Rendered page images:
┄┄┄┄┄┄

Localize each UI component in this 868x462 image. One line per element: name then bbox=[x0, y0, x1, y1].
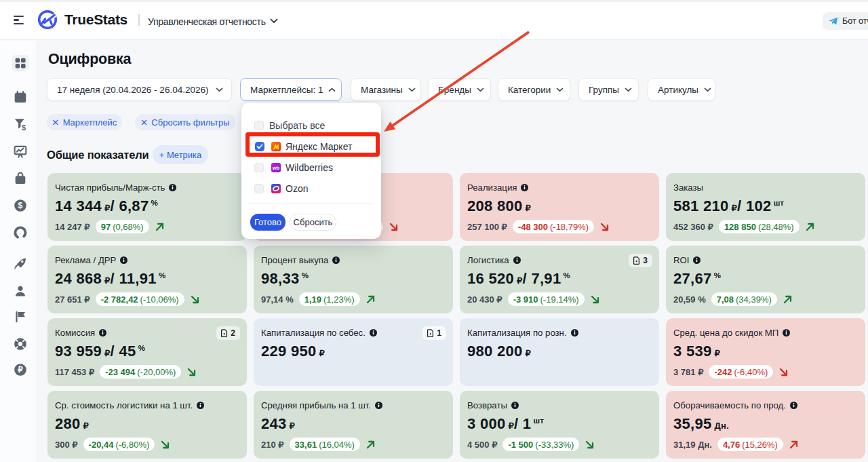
svg-text:₽: ₽ bbox=[18, 365, 23, 374]
svg-text:$: $ bbox=[18, 201, 23, 210]
svg-text:wb: wb bbox=[272, 165, 280, 171]
svg-text:$: $ bbox=[22, 123, 26, 132]
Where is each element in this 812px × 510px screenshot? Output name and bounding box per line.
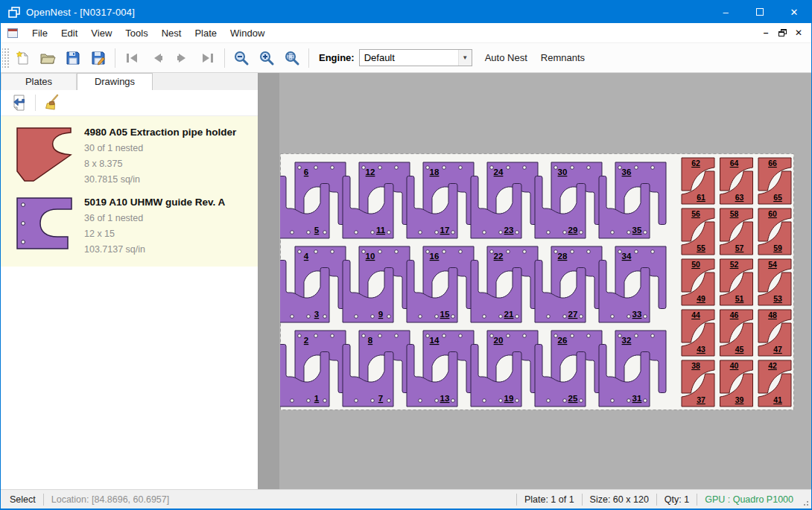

┄┄┄┄┄┄

* [Exercise objective] Please print every record exactly as written, without the pictures.

* [Result of the task]
Localize each UI component in this 868x462 image. One line per element: name then bbox=[x0, y0, x1, y1].
svg-text:₽: ₽ bbox=[18, 365, 23, 374]
svg-text:$: $ bbox=[18, 201, 23, 210]
svg-text:wb: wb bbox=[272, 165, 280, 171]
svg-text:$: $ bbox=[22, 123, 26, 132]
Where is each element in this 812px × 510px screenshot? Output name and bounding box per line.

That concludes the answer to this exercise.